Tech companies will continue to provide free services in exchange for the right to collect and commoditize our data. And most of us will continue to be complicit in handing over that private, personal information. Then, we’ll throw up our hands and say, “We can’t control it!” — especially when that data is connected to our health.
The Facebook and Cambridge Analytica scandal brought this privacy discussion front and center in the category of election data. But at the same time, this discussion can be applied to the dozens of companies handling data in the health realm. Examples of those struggling to protect user privacy there?
The dating app Grinder shared data about users’ HIV status and location with third parties.
These are not isolated examples. Researchers at the AV-TEST Institute found that more than 80 percent of 60 tested Android health apps lacked proper privacy policies. One big reason may be that many of those apps demand access to photos, GPS data, device IDs, cameras, microphones and other functions unrelated to their services.
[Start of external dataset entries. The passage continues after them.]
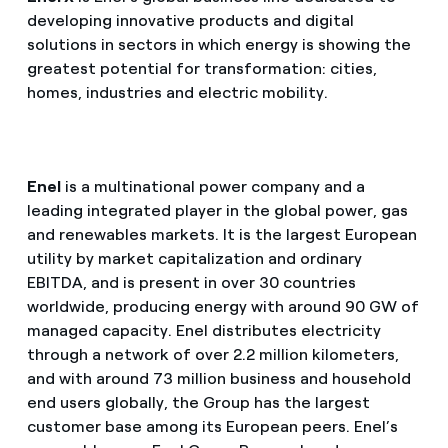
developing innovative products and digital
solutions in sectors in which energy is showing the
greatest potential for transformation: cities,
homes, industries and electric mobility.
Enel
is a multinational power company and a
leading integrated player in the global power, gas
and renewables markets. It is the largest European
utility by market capitalization and ordinary
EBITDA, and is present in over 30 countries
worldwide, producing energy with around 90 GW of
managed capacity. Enel distributes electricity
through a network of over 2.2 million kilometers,
and with around 73 million business and household
end users globally, the Group has the largest
customer base among its European peers. Enel’s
In some cases, health apps become fronts for data harvesting. A study of 110 apps by researchers at MIT, Harvard and Carnegie-Mellon found that 73 percent of Android apps studied shared users’ email addresses, and 47 percent of iOS apps shared location data. More disturbingly, three out of 30 health apps, including Drugs.com, were sharing search terms and user inputs like “herpes” with advertising networks.
There’s not necessarily a shadowy bald man with a white cat plotting to steal your data. Abuse often happens when well-meaning app developers try to create useful health services. Thinking no one will pay for those services, they convince users to pay with their free time and attention, which are far more valuable resources. Alternatively, developers sell the health data.